Softpedia >News >Microsoft >Windows
Softpedia Homepage   

Microsoft Releases Emergency Windows 10 Updates to Resolve Security Flaws

Two updates are now available for all users

Jul 1, 2020 03:37 GMT  ·  By
The bugs exist in most recent Windows 10 versions
   The bugs exist in most recent Windows 10 versions

Microsoft has released two emergency security updates to resolve security flaws in Windows 10 and Windows Server, some two weeks before the next Patch Tuesday cycle.

While Microsoft says that the flaws aren’t publicly disclosed and “exploitation is less likely,” the company just wanted to patch both vulnerabilities as soon as possible and not wait for the July 14 Update Tuesday.

The two remote code execution bugs, which are detailed by Microsoft in CVE-2020-1425 and CVE-2020-1457, can allow an attacker to execute arbitrary code and take control of the compromised computer.

Microsoft says the flaws exist in the way the Windows Codecs Library handles objects in memory and a successful exploit would use a crafted image file that needs to be launched on the target machine.

“A remote code execution vulnerability exists in the way that Microsoft Windows Codecs Library handles objects in memory. An attacker who successfully exploited this vulnerability could obtain information to further compromise the user’s system,” Microsoft says.

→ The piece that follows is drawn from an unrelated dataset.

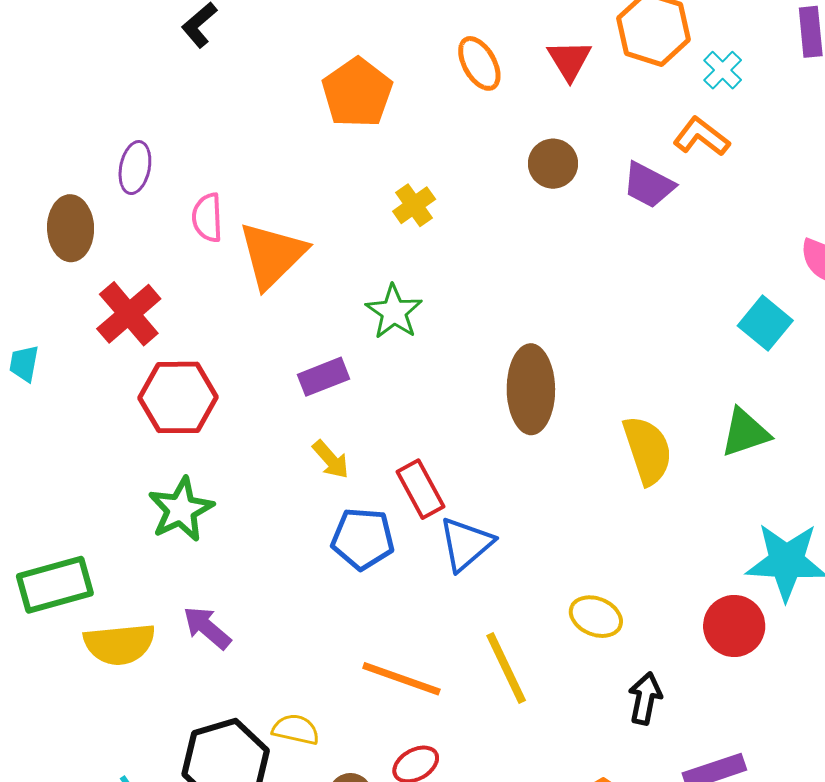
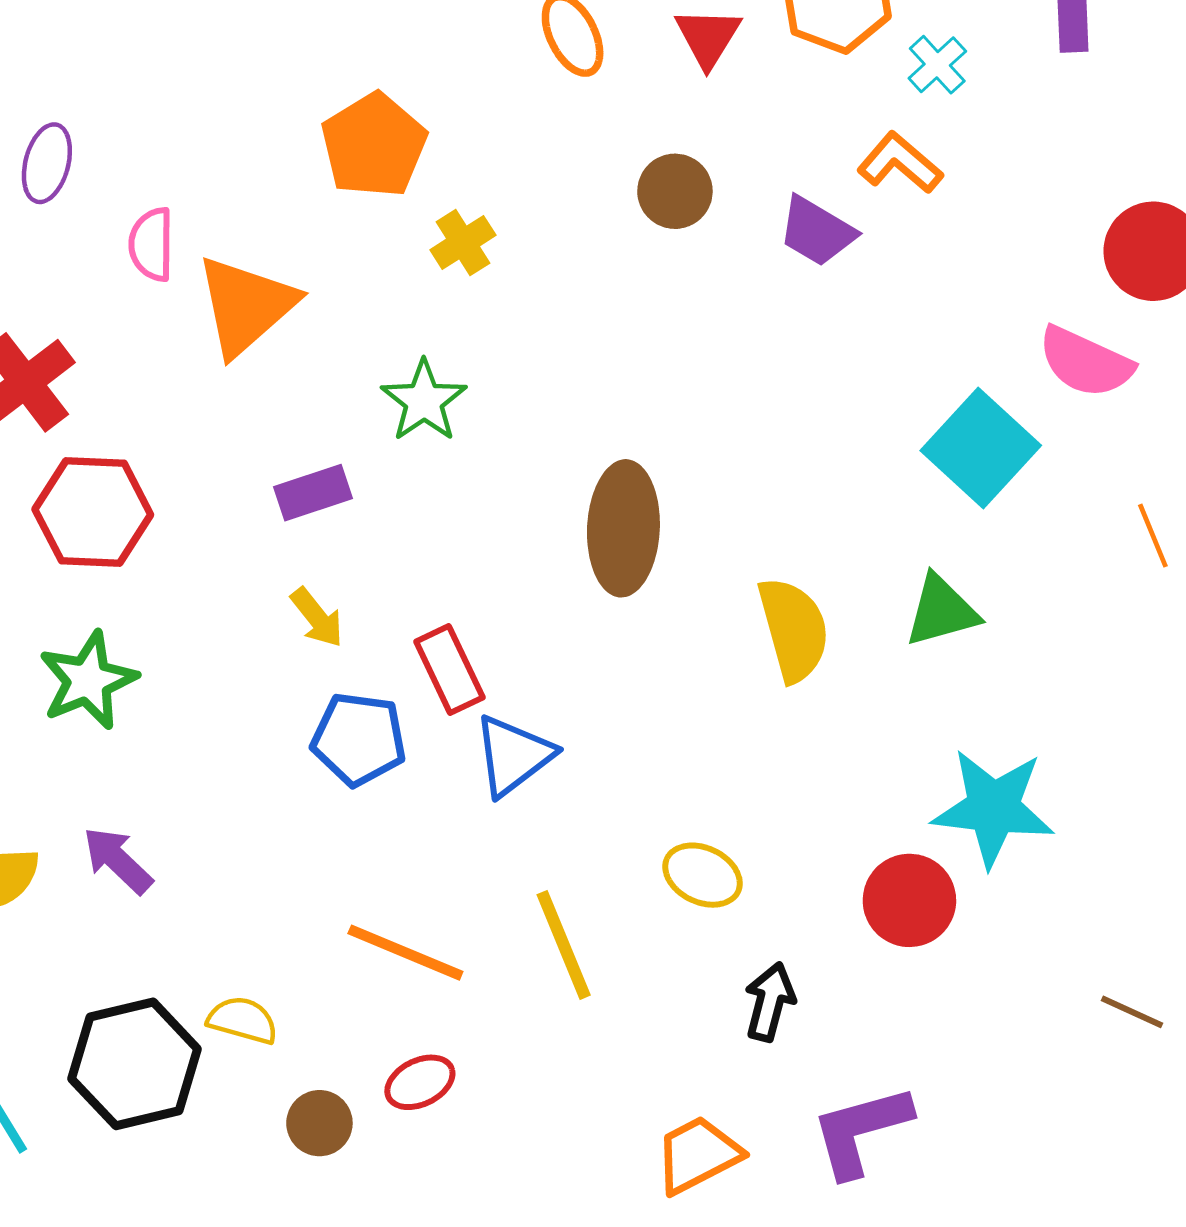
orange pentagon: (357, 93) -> (374, 145), moved
cyan square: (765, 323) -> (981, 448), size x1.4

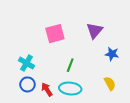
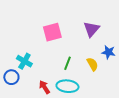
yellow semicircle: (110, 83) -> (92, 64), moved
blue circle: (27, 84) -> (11, 77), moved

The bugs affect the following operating systems:  

  • Windows 10 version 1709
  • Windows 10 version 1803
  • Windows 10 version 1809
  • Windows 10 version 1903
  • Windows 10 version 1909
  • Windows 10 version 2004
  • Windows Server 2019
  • Windows Server version 1803
  • Windows Server version 1903
  • Windows Server version 1909
  • Windows Server version 2004

“Exploitation of the vulnerability requires that a program process a specially crafted image file. The update addresses the vulnerability by correcting how Microsoft Windows Codecs Library handles objects in memory,” Microsoft notes in the two CVE documents linked to above.

The bugs were reported to Microsoft by Trend Micro Zero Day Initiative security researcher Abdul-Aziz Hariri, and the software giant says users can download the updates from the Microsoft Store on the affected platforms, as the patches are part of the updated Windows Media Codec on these systems. The updates, however, are shipped automatically through the Microsoft Store.